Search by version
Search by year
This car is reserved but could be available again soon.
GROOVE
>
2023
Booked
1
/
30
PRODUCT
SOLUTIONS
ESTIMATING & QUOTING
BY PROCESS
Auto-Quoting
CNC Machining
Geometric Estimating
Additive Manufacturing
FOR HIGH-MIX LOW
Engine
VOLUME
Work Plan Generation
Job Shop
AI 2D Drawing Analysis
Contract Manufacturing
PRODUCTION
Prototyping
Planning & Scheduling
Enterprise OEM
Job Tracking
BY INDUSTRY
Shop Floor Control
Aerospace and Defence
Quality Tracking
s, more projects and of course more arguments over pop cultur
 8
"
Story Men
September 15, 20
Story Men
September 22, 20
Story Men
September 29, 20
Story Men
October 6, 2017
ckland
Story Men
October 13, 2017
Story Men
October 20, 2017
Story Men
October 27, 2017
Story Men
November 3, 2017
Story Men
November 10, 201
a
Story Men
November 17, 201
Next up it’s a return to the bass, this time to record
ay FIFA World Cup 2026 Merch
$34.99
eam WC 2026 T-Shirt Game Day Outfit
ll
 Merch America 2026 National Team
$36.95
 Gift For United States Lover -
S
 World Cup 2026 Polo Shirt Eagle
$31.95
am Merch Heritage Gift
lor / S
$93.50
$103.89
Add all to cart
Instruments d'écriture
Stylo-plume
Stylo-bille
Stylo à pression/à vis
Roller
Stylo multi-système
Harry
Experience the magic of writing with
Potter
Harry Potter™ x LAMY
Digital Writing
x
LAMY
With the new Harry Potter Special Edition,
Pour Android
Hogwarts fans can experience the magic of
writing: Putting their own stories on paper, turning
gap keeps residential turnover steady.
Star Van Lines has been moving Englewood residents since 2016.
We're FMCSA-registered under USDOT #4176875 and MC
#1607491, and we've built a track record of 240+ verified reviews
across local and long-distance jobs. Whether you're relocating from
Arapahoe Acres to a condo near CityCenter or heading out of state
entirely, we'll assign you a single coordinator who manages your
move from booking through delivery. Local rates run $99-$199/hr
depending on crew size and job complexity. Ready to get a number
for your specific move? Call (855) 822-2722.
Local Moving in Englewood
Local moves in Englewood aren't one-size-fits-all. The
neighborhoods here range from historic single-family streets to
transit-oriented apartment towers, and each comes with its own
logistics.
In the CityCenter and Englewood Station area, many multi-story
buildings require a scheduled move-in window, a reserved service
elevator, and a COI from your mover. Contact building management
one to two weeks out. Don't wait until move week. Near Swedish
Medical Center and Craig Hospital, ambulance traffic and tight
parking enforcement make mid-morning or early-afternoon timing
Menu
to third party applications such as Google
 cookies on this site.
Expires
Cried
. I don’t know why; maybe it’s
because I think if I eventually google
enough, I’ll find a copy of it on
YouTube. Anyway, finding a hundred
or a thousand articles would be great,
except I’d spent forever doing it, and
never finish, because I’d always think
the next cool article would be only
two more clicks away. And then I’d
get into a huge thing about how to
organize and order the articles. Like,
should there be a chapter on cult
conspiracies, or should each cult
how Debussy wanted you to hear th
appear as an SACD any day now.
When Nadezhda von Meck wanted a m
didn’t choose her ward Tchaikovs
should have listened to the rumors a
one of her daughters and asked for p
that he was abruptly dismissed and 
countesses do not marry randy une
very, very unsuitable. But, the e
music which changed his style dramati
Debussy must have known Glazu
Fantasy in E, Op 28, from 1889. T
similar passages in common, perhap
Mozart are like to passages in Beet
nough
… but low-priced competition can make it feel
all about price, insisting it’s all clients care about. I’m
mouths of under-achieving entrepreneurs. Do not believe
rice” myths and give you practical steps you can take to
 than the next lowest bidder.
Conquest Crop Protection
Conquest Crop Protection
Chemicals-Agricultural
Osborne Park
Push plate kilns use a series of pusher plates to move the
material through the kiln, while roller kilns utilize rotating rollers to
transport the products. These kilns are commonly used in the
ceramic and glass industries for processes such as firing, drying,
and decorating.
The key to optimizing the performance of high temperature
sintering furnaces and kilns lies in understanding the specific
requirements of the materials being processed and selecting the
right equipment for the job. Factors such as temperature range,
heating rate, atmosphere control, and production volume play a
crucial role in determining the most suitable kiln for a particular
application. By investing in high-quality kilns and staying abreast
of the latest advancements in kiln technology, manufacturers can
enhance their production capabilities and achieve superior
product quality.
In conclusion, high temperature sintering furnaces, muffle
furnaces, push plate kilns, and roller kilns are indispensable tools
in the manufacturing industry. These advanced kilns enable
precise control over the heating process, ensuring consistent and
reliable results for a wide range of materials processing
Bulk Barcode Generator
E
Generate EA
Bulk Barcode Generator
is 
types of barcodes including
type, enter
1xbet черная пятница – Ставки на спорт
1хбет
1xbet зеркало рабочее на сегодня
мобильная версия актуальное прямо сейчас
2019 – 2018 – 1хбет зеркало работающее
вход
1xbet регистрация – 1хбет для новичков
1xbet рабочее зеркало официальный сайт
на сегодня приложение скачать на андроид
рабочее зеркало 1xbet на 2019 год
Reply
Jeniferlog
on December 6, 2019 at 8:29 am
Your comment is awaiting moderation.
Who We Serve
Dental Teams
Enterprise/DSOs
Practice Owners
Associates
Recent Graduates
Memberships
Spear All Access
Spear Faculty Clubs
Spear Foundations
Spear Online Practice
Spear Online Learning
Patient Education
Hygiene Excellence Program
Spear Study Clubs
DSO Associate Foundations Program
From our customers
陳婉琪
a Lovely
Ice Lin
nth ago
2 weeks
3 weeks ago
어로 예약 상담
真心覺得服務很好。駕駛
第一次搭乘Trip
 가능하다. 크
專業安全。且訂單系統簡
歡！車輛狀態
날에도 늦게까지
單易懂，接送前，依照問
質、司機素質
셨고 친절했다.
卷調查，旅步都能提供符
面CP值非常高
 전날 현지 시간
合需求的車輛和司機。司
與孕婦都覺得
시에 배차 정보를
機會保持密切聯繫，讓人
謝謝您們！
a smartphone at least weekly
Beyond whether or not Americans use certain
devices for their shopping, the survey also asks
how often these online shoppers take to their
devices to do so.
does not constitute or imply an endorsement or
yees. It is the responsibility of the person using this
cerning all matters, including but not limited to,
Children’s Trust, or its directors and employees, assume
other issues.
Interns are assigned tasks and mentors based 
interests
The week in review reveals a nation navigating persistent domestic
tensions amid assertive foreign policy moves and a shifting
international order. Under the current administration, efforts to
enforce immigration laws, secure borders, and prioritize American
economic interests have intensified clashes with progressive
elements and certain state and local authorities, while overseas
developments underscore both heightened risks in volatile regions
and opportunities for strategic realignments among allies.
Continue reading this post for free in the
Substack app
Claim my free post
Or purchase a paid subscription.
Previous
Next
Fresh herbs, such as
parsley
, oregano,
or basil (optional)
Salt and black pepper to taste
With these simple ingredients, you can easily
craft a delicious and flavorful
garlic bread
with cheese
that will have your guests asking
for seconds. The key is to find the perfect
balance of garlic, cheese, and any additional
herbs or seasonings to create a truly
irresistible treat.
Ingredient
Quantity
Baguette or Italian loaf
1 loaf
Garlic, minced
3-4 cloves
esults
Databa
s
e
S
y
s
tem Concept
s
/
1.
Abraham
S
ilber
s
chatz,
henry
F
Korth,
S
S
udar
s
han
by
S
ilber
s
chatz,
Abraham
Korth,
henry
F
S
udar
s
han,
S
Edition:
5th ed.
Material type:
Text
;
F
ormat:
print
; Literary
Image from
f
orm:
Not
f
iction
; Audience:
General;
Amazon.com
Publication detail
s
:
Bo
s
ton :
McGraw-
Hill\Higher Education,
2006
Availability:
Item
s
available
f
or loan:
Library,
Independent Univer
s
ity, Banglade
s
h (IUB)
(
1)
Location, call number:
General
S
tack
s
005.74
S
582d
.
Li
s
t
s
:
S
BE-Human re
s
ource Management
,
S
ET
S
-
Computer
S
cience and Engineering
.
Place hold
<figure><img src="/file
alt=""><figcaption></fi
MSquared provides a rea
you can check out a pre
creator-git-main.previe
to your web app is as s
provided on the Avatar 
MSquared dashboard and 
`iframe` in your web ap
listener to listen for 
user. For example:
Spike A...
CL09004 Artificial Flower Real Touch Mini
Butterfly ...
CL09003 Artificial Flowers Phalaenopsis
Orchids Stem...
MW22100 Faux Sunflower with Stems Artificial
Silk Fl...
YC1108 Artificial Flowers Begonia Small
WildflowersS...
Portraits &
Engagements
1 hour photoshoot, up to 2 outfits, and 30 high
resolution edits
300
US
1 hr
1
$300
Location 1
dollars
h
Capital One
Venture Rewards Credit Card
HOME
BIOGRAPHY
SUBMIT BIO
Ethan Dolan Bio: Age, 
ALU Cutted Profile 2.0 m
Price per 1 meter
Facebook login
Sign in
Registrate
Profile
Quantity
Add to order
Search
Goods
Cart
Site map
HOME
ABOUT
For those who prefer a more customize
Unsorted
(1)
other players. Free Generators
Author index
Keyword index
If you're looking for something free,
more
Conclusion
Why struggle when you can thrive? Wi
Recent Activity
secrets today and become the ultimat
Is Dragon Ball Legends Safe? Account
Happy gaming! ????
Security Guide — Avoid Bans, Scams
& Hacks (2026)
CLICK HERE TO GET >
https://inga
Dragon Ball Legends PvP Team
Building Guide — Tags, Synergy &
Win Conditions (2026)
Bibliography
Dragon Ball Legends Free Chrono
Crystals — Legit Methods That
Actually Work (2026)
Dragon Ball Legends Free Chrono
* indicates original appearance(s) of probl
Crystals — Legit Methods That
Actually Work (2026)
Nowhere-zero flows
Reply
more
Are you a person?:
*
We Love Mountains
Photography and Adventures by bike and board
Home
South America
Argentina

Task instructions -
Please copy exactly the lines from the first line of the records above through the line containing "Planning & Scheduling", including both, and nothing more.

Response below -
Search by version
Search by year
This car is reserved but could be available again soon.
GROOVE
>
2023
Booked
1
/
30
PRODUCT
SOLUTIONS
ESTIMATING & QUOTING
BY PROCESS
Auto-Quoting
CNC Machining
Geometric Estimating
Additive Manufacturing
FOR HIGH-MIX LOW
Engine
VOLUME
Work Plan Generation
Job Shop
AI 2D Drawing Analysis
Contract Manufacturing
PRODUCTION
Prototyping
Planning & Scheduling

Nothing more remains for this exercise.